The only thing disturbing the serene setting was the fact that the pillars were made out of shrapnel from exploded mortar shells.
“When we returned to our area after the 1991 uprising, construction materials were very expensive,” Mustafa said. “So to rebuild our houses, we resorted to military equipment and items left from the Iraq-Iran war."
Many Iraqis find pieces of artillery, rockets and other equipment - relics of years of conflict that litter the countryside - useful in their peacetime, civilian lives.
It’s ironic that many in the northern Kurdish region are using military detritus for civilian purposes as they are the remnants of arms used to attack Kurds during the Saddam Hussein regime.
For years, Ghareeb Aziz, a 67-year-old farmer, has used a burnt artillery gun barrel to water his small field. "I had no other choice,” said Aziz, who is from Sharbazher, located just north of Sulaimaniyah.
Shilan Abdu-Qadir, 28, uses artillery shell cartridges as vases, which now hold yellow and red flowers. "Because they are long and yellow, they are fit to serve as vases," she said.
Hussein Wali, 42, makes a living driving a Russian military truck used by the former Iraqi Republican Guard. Wali found the vehicle at the Salam military camp in Sulaimaniyah.
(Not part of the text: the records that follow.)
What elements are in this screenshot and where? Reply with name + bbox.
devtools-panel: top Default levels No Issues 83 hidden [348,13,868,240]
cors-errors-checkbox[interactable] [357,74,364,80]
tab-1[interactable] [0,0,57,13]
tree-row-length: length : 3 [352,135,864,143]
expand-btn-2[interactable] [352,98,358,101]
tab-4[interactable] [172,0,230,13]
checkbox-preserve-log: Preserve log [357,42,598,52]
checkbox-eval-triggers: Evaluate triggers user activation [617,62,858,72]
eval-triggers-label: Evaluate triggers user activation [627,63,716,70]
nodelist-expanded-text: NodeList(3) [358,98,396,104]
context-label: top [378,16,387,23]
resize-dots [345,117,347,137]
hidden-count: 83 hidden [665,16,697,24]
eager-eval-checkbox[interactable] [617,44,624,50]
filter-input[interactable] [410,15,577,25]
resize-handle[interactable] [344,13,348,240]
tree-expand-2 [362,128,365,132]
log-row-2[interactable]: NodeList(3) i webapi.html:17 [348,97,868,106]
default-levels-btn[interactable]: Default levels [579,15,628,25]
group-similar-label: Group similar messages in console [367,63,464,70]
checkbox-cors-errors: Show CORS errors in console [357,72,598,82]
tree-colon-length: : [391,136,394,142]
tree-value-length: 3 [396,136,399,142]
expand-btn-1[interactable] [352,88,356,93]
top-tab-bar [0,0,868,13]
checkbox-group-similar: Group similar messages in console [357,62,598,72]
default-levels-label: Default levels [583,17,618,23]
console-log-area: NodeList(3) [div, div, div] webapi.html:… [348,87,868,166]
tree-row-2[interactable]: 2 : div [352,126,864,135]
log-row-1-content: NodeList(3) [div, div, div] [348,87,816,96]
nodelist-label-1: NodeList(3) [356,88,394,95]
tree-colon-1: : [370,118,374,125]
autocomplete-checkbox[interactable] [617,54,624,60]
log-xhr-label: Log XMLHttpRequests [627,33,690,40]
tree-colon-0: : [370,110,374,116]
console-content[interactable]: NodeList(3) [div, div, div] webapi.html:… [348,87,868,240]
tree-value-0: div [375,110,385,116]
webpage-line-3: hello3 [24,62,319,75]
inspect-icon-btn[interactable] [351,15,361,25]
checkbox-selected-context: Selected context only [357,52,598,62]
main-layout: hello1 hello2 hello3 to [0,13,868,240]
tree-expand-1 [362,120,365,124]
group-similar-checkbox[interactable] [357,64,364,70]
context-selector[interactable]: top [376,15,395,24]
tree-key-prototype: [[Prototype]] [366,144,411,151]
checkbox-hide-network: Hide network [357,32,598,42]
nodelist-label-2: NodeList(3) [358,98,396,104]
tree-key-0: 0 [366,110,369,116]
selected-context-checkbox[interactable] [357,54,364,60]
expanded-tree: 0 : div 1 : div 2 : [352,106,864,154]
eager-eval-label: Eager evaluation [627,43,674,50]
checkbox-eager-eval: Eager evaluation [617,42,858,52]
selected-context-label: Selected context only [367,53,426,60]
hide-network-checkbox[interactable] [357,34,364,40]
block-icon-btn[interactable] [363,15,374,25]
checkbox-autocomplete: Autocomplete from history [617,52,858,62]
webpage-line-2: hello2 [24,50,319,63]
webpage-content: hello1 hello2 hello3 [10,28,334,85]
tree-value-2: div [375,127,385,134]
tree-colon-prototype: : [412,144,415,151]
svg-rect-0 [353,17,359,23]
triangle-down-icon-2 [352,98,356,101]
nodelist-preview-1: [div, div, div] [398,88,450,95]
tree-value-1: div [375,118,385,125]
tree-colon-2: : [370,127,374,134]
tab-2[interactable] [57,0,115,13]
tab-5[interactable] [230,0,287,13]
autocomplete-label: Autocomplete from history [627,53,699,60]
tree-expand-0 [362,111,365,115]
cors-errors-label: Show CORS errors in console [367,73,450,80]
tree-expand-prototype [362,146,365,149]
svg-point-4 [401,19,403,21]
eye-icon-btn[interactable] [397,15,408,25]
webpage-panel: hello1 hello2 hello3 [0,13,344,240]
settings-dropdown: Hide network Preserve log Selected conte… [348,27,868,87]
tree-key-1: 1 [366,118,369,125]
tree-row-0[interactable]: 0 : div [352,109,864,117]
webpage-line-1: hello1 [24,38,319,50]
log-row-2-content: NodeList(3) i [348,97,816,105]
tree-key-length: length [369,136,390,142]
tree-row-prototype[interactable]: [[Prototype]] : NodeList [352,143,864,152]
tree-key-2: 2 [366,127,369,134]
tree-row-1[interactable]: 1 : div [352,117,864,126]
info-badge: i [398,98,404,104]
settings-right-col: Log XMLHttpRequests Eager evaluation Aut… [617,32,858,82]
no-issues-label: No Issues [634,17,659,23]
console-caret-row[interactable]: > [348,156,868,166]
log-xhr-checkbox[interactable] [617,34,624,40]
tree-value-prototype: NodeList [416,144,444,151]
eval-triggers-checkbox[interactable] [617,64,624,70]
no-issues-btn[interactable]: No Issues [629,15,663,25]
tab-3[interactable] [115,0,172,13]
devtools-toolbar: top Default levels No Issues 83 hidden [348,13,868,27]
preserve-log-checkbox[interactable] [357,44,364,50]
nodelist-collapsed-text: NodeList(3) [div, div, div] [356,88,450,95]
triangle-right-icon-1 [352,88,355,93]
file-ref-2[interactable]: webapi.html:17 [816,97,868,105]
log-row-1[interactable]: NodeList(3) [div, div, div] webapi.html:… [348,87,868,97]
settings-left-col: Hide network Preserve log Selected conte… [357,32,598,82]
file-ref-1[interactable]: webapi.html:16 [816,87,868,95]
In need of repair, he fixed it and now uses it to transport food.
“I don't how many Kurds have been Anfalised with this truck,” said Wali, referring to the 1988 campaign in which 182,000 Kurds disappeared and 4,000 villages were destroyed by the former regime. “But I know that with this truck, I can make a living for my family."
Haji Masifi, general manager of Mine Affairs in the Sulaimaniyah administration, has warned that using leftover shells and rockets for civilian use was unsafe for the population.
"We don't think it is a good thing at all for civilians to handle bits of explosives and weapons for whatever purposes, because this may ultimately result in their death," said Masifi.
But with basic raw materials expensive, such warnings appear to having little impact.
While much of the military litter is utilised for practical purposes, there are some who have found more creative uses for it.
Artist Zeerak Meera, 24, came up with an original idea for a sculpture when he turned up at a deserted Iraqi army base near Kirkuk following the American-led invasion of the country.
He came across several thousand military boots. But instead of selling them, he turned them into a seven-metre sculpture of Saddam and placed it where a bronze statue of the former president used to stand.
"I did that to prove that military boots are more valuable than the dictators who use their power to oppress and dishonour human beings," he said.
Frman Abdul-Rahman is an IWPR trainee in Sulaimaniyah.